I reminded her that I’d been told my whole life that we weren’t in the horse business for the money. That if it were only about the money, she wouldn’t have basically mortgaged her whole life to have enough money to get a share of Coronado. She’d done it because she loved Mom enough to give her this chance. And this horse.

No go.

“We keep talking and talking but arriving back at the same damn place,” she said. “And that means
this
place. Your grandfather and I built it up from nothing. It’s been the last fifty years of my life. First with him, then with you and your mom. You know how much I hate to do this. But there will be other horses.”

“Not like this one.”

“Maybe not,” she said. “Maybe not.
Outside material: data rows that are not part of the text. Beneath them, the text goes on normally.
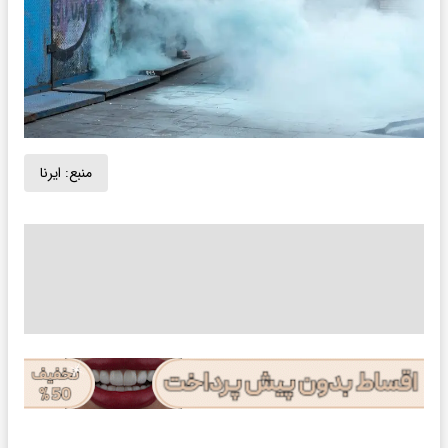
منبع:
ایرنا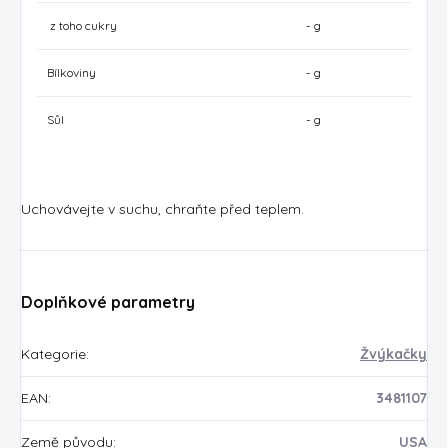
z toho cukry
- g
Bílkoviny
- g
Sůl
- g
Uchovávejte v suchu, chraňte před teplem.
Doplňkové parametry
Kategorie
:
Žvýkačky
EAN
:
3481107
Země původu
:
USA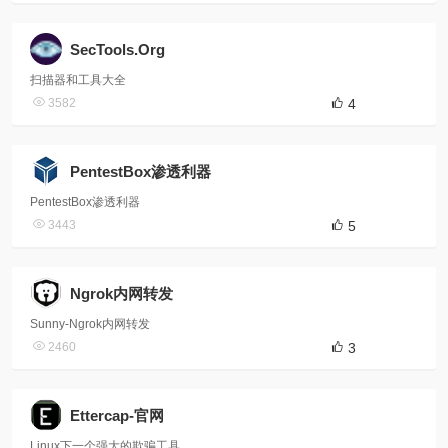
SecTools.Org
扫描器和工具大全
3582
4
PentestBox渗透利器
PentestBox渗透利器
3443
5
Ngrok内网转发
Sunny-Ngrok内网转发
2460
3
Ettercap-官网
Linux下一个强大的欺骗工具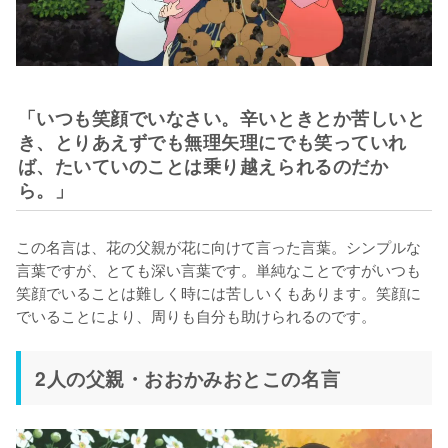
「いつも笑顔でいなさい。辛いときとか苦しいと
き、とりあえずでも無理矢理にでも笑っていれ
ば、たいていのことは乗り越えられるのだか
ら。」
この名言は、花の父親が花に向けて言った言葉。シンプルな
言葉ですが、とても深い言葉です。単純なことですがいつも
笑顔でいることは難しく時には苦しいくもあります。笑顔に
でいることにより、周りも自分も助けられるのです。
2人の父親・おおかみおとこの名言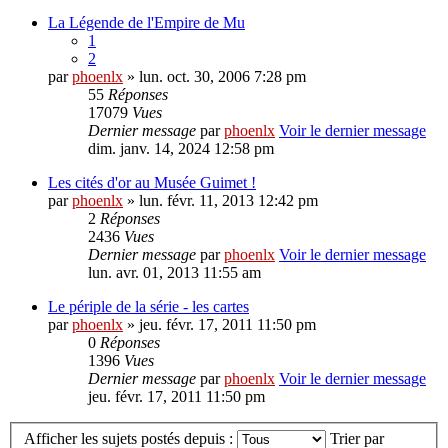
La Légende de l'Empire de Mu
1
2
par
phoenlx
» lun. oct. 30, 2006 7:28 pm
55
Réponses
17079
Vues
Dernier message
par
phoenlx
Voir le dernier message
dim. janv. 14, 2024 12:58 pm
Les cités d'or au Musée Guimet !
par
phoenlx
» lun. févr. 11, 2013 12:42 pm
2
Réponses
2436
Vues
Dernier message
par
phoenlx
Voir le dernier message
lun. avr. 01, 2013 11:55 am
Le périple de la série - les cartes
par
phoenlx
» jeu. févr. 17, 2011 11:50 pm
0
Réponses
1396
Vues
Dernier message
par
phoenlx
Voir le dernier message
jeu. févr. 17, 2011 11:50 pm
Afficher les sujets postés depuis :
Trier par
But your mother was on her way to the Olympics with Lord Stanley before he went lame.”

By then I only had one bullet left.

“Then sell
my
horse,” I said.

“Sell Sky?” Mom said. “You don’t mean that.”

“Yeah, Mom,” I said. “I do.”

She knew how much I loved the horse. So did Mom and Grandmother. We’d all known it from that first day I’d ridden her. And even though I hadn’t done nearly enough with her last year, nobody was blaming the horse. We all knew that every year when WEF would start up again, there was an Irish trainer named Dermot Morgan who’d try to buy her. I’d always give the same answer. She wasn’t for sale.

“I’d never let you sell that horse,” Grandmother said.

Like we were back on the same side all of a sudden.

“It’s my horse,” I said. “And even though she won’t command nearly what Coronado would, I know what Dermot has offered in the past.”

“You’re coming off your worst year,” Mom said.

“Wasn’t Sky’s fault,” I said.

“You’re willing to place that kind of bet on yourself?” Grandmother said.

At least I had her attention. Still had her talking. Even I wasn’t sure whether I was bluffing.

“Damn straight,” I said. “Dermot writes me a check, I hand it over to you, and we all get ready for the Grand Prix.”

“Have you spoken to your father about this?” Mom said.

“He says it’s my horse and I can do what I want with her,” I said.

I actually hadn’t spoken to him since the night after Mom had been thrown.

Grandmother was staring at me.

“You’d seriously be willing to do this to get one more chance on Coronado?” she said.

“One hundred percent,” I said. “Daniel’s right. I can win on this horse. I should have won today.”

The living room windows were open to let in the night air. One of the horses in the barn gave a loud whinny, but no one spoke.

It was Mom who finally did.

“Becky’s right,” she said. “It was never about the money with you, any more than it was with Dad.”

She gave her mother a long look and said, “What would Dad say if he were around?”

“Now who’s not being fair?” Grandmother said.

“Me,” Maggie Atwood said. “Because we both know the answer.”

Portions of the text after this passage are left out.